Test Centres of Meh
GlynR 2700058Y6Y Visits (1698)
The definition of a Test Centre of Excellence (TCoE) can be quite varied. Some are all about governance and some are more concerned with being resource pools and central areas for providing tooling. Here are some thoughts on the former approach.
I’m not a fan of bureaucracy, or more accurately, rules that I don’t want to follow. In my career as a software tester, it always gave me great frustration when I had to test in a fully prescribed, “best practice” fashion. I really hate the term best practice. Yes, there are fundamentals that should be applied - testing as early as possible, continually and intelligently. But let’s face it; the best part of being a software tester is the problem solving. It’s about using your training, experience and the tools available to you and applying them to unique challenges.

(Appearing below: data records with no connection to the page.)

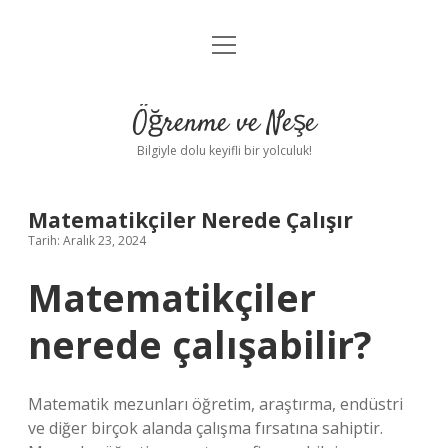
menüyü
Anasayfa
aç
Gizlilik Politikası
Öğrenme ve Neşe
Yasal Uyarı
Bilgiyle dolu keyifli bir yolculuk!
Hakkımızda
Matematikçiler Nerede Çalışır
Tarih: Aralık 23, 2024
Matematikçiler
nerede çalışabilir?
Matematik mezunları öğretim, araştırma, endüstri
ve diğer birçok alanda çalışma fırsatına sahiptir.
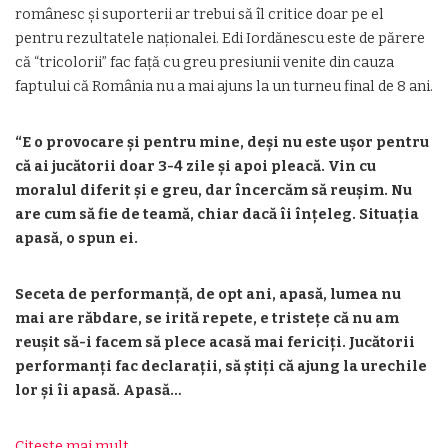
românesc și suporterii ar trebui să îl critice doar pe el
pentru rezultatele naționalei. Edi Iordănescu este de părere
că “tricolorii” fac față cu greu presiunii venite din cauza
faptului că România nu a mai ajuns la un turneu final de 8 ani.
“E o provocare și pentru mine, deși nu este ușor pentru
că ai jucătorii doar 3-4 zile și apoi pleacă. Vin cu
moralul diferit și e greu, dar încercăm să reușim. Nu
are cum să fie de teamă, chiar dacă îi înțeleg. Situația
apasă, o spun ei.
Seceta de performanță, de opt ani, apasă, lumea nu
mai are răbdare, se irită repete, e tristețe că nu am
reușit să-i facem să plece acasă mai fericiți. Jucătorii
performanți fac declarații, să știți că ajung la urechile
lor și îi apasă. Apasă…
Citeste mai mult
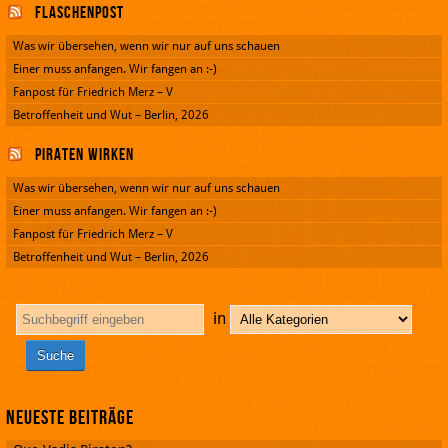
Flaschenpost
Was wir übersehen, wenn wir nur auf uns schauen
Einer muss anfangen. Wir fangen an :-)
Fanpost für Friedrich Merz – V
Betroffenheit und Wut – Berlin, 2026
Piraten wirken
Was wir übersehen, wenn wir nur auf uns schauen
Einer muss anfangen. Wir fangen an :-)
Fanpost für Friedrich Merz – V
Betroffenheit und Wut – Berlin, 2026
in
Neueste Beiträge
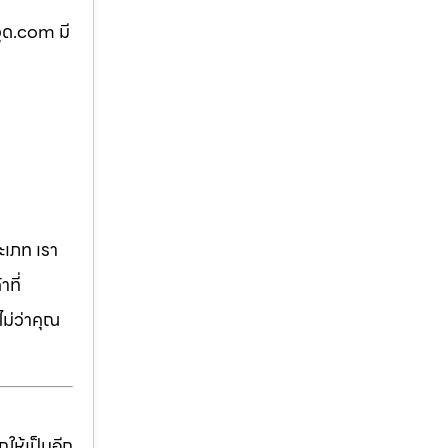
ูด.com มี
เภท เรา
ที่
ม่ว่าคุณ
ให้เป็นอีก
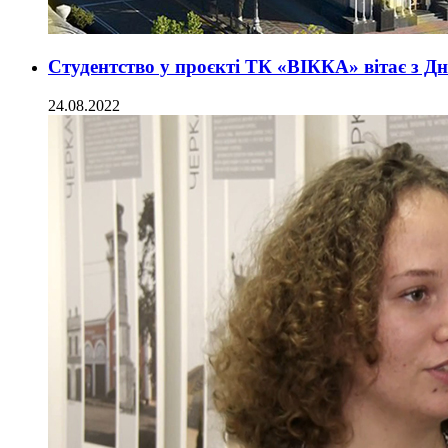
Студентство у проєкті ТК «ВІККА» вітає з Д
24.08.2022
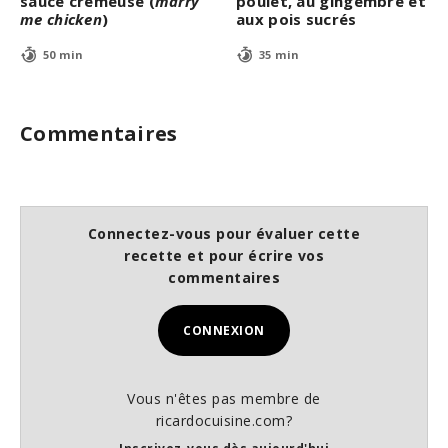
sauce crémeuse (
marry
poulet, au gingembre et
me chicken
)
aux pois sucrés
50 min
35 min
Commentaires
Connectez-vous pour évaluer cette
recette et pour écrire vos
commentaires
CONNEXION
Vous n'êtes pas membre de
ricardocuisine.com?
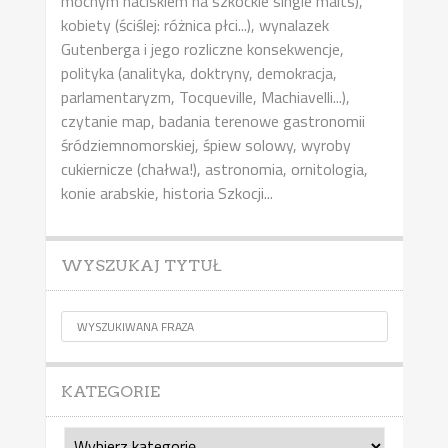
mocnym naciskiem na szkockie single malts),
kobiety (ściślej: różnica płci...), wynalazek
Gutenberga i jego rozliczne konsekwencje,
polityka (analityka, doktryny, demokracja,
parlamentaryzm, Tocqueville, Machiavelli...),
czytanie map, badania terenowe gastronomii
śródziemnomorskiej, śpiew solowy, wyroby
cukiernicze (chałwa!), astronomia, ornitologia,
konie arabskie, historia Szkocji...
WYSZUKAJ TYTUŁ
KATEGORIE
Kategorie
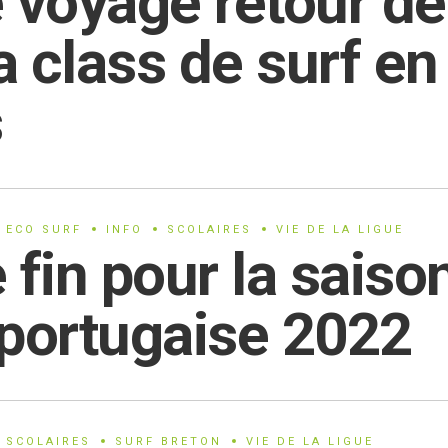
 voyage retour de
 class de surf en
s
ECO SURF
INFO
SCOLAIRES
VIE DE LA LIGUE
 fin pour la saiso
 portugaise 2022
SCOLAIRES
SURF BRETON
VIE DE LA LIGUE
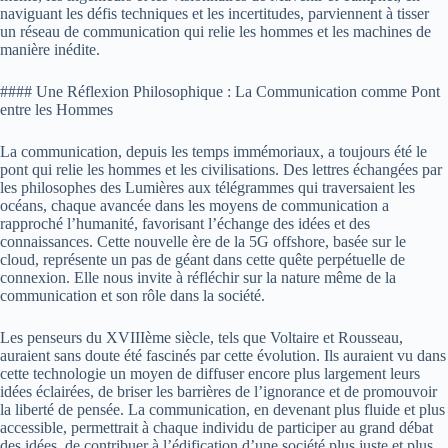
naviguant les défis techniques et les incertitudes, parviennent à tisser
un réseau de communication qui relie les hommes et les machines de
manière inédite.
#### Une Réflexion Philosophique : La Communication comme Pont
entre les Hommes
La communication, depuis les temps immémoriaux, a toujours été le
pont qui relie les hommes et les civilisations. Des lettres échangées par
les philosophes des Lumières aux télégrammes qui traversaient les
océans, chaque avancée dans les moyens de communication a
rapproché l’humanité, favorisant l’échange des idées et des
connaissances. Cette nouvelle ère de la 5G offshore, basée sur le
cloud, représente un pas de géant dans cette quête perpétuelle de
connexion. Elle nous invite à réfléchir sur la nature même de la
communication et son rôle dans la société.
Les penseurs du XVIIIème siècle, tels que Voltaire et Rousseau,
auraient sans doute été fascinés par cette évolution. Ils auraient vu dans
cette technologie un moyen de diffuser encore plus largement leurs
idées éclairées, de briser les barrières de l’ignorance et de promouvoir
la liberté de pensée. La communication, en devenant plus fluide et plus
accessible, permettrait à chaque individu de participer au grand débat
des idées, de contribuer à l’édification d’une société plus juste et plus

It’s for these reasons that I find the notion of a traditional Testing Centre of Excellence baffling. Leaving aside the consultantspeak, Centres of Excellence are clearly set up with the best of intentions. A group of people in your organization probably looked at the amount of issues they were seeing with software deployments and decided that improving the effectiveness of their testing was part of the answer. They were right. However, then they decided that what every project needed was more rules, governance, metrics, and standards - all lessons learned from the troublesome projects they had seen over the years. Here’s the thing, regardless of the approaches your organization decrees, you as a tester are still being told exactly what to do.
The problem with enforcing rules for testing is that software development and testing has moved so far in such a short space of time. It continues to move faster than standards and rules ever could. We build software in ever more ingenious ways to solve complex business problems. This is not only driving the future of your business, but also the economy as a whole. Economic growth predictions are based off an assumption of continuous innovation. Without innovation our economies would stagnate and capitalism as we know it would cease to exist. Indeed, running a centralized test capability can be thought of in the same way as running an economy.
If your organization has a TCoE, I’m going to assume that it’s a pretty big company. All of the projects within your company are like companies within an economy. If you are running a central test capability the decisions you make will determine the rate at which each of your "companies" can deliver and contribute to your economy. You have to decide whether to put the brakes on or to become a little more laissez faire to accelerate delivery and stimulate growth. Do you invest and deregulate or do you apply austerity measures and regulation for a more controlled growth?
Of course, I’m being a little flippant here. In reality, and leaving political ideology aside, one would hope that cost cutting and increased regulation in a real economy would be targeted at those areas least likely to provide stimulus through innovation. It surely has to be the same for the projects in your company and the reason why universally applied rules through a TCoE can be so stifling and un-Agile. The more innovative a new project, the more of a game changer you hope the new delivery to be, the more money you want to make – the more you have to trust your testers. You can’t afford to restrict them. Invest in them, give them the tools to solve a wide variety of problems and give them the ability to innovate. They’re a vital part in creating a flourishing project economy in your company.